[Collected data]
---

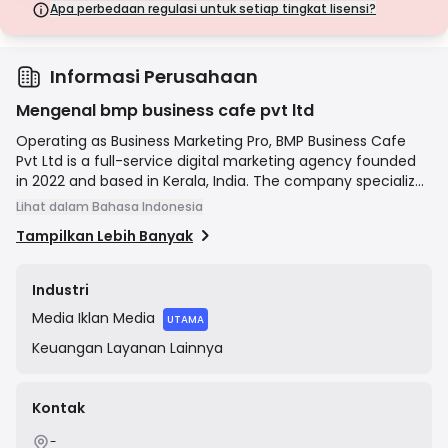
langkah keamanan.
Apa perbedaan regulasi untuk setiap tingkat lisensi?
Lisensi Kelas D
Dari yurisdiksi dengan pengawasan minimal, lisensi ini seringkali
tidak memiliki perlindungan utama seperti pemisahan dana dan
asuransi. Meskipun menarik untuk fleksibilitas operasional, lisensi ini
Informasi Perusahaan
menimbulkan risiko yang lebih tinggi bagi pedagang.
Mengenal bmp business cafe pvt ltd
Operating as Business Marketing Pro, BMP Business Cafe
Pvt Ltd is a full-service digital marketing agency founded
in 2022 and based in Kerala, India. The company specializes
in helping businesses establish a strong online presence
Lihat dalam Bahasa Indonesia
and achieve their marketing objectives through a range of
Tampilkan Lebih Banyak
services, including SEO, social media marketing (SMM),
pay-per-click (PPC) advertising, content marketing, and
web design. Their mission is to deliver innovative and
Industri
effective digital solutions that drive growth and success
Media
Iklan Media
for their clients.
UTAMA
Keuangan
Layanan Lainnya
Kontak
-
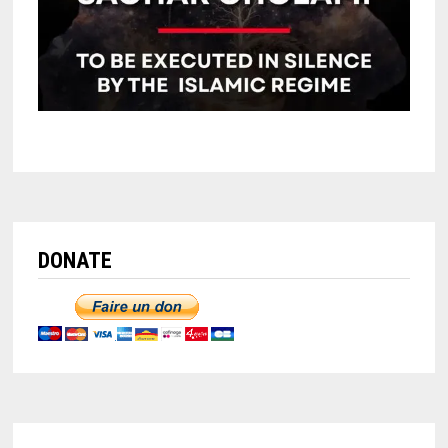
DONATE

---

▸ **Activity**: Could you write out every line above exactly as it stands, with no images?

▸ **Solved problem**:
langkah keamanan.
Apa perbedaan regulasi untuk setiap tingkat lisensi?
Lisensi Kelas D
Dari yurisdiksi dengan pengawasan minimal, lisensi ini seringkali
tidak memiliki perlindungan utama seperti pemisahan dana dan
asuransi. Meskipun menarik untuk fleksibilitas operasional, lisensi ini
Informasi Perusahaan
menimbulkan risiko yang lebih tinggi bagi pedagang.
Mengenal bmp business cafe pvt ltd
Operating as Business Marketing Pro, BMP Business Cafe
Pvt Ltd is a full-service digital marketing agency founded
in 2022 and based in Kerala, India. The company specializes
in helping businesses establish a strong online presence
Lihat dalam Bahasa Indonesia
and achieve their marketing objectives through a range of
Tampilkan Lebih Banyak
services, including SEO, social media marketing (SMM),
pay-per-click (PPC) advertising, content marketing, and
web design. Their mission is to deliver innovative and
Industri
effective digital solutions that drive growth and success
Media
Iklan Media
for their clients.
UTAMA
Keuangan
Layanan Lainnya
Kontak
-
DONATE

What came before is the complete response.